Task material START

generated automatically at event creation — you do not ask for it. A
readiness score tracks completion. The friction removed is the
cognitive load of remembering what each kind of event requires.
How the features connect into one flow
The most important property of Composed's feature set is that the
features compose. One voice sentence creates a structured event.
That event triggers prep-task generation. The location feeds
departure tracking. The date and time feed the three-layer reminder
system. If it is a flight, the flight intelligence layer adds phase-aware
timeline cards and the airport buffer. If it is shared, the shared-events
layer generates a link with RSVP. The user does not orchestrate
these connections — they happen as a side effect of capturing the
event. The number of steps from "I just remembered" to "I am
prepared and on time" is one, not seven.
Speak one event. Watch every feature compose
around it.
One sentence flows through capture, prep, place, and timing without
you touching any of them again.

Task material END
Task material START

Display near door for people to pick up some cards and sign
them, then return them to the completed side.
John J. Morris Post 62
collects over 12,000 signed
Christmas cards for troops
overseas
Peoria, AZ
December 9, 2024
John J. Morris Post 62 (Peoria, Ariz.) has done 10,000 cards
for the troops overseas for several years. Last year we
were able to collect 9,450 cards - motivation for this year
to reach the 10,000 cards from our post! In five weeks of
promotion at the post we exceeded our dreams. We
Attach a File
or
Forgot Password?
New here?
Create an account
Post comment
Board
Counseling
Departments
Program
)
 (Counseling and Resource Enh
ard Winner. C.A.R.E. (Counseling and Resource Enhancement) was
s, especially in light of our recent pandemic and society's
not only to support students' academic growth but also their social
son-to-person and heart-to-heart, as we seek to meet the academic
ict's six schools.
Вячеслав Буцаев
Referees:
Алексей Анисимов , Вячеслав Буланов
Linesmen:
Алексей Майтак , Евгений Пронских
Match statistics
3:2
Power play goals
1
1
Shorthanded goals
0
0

Task material END
Task material START

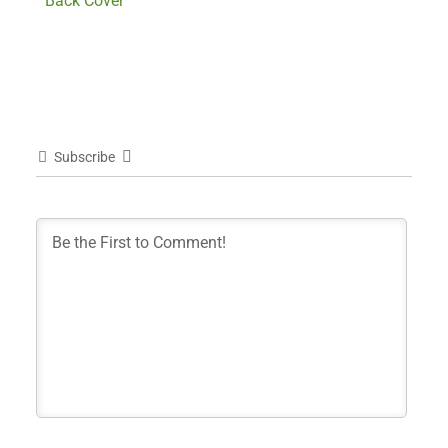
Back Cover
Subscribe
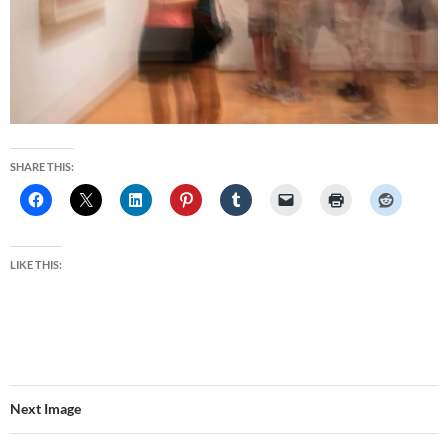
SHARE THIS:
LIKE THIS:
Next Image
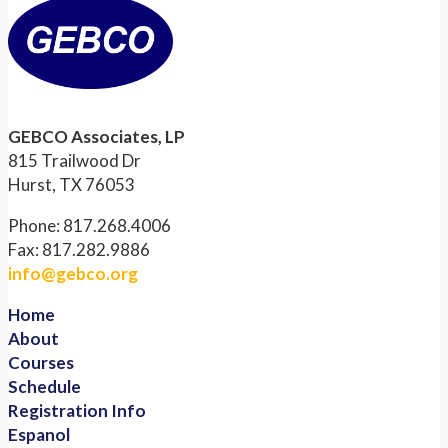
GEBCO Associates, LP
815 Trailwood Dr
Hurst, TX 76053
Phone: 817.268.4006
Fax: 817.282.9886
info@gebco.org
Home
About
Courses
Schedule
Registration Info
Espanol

Task material END

Your objective: Look above for the line with "prepared and on" and the line with "you touching any of them again.". Retype those two lines and every line between them exactly, adding nothing.

Task response:
prepared and on time" is one, not seven.
Speak one event. Watch every feature compose
around it.
One sentence flows through capture, prep, place, and timing without
you touching any of them again.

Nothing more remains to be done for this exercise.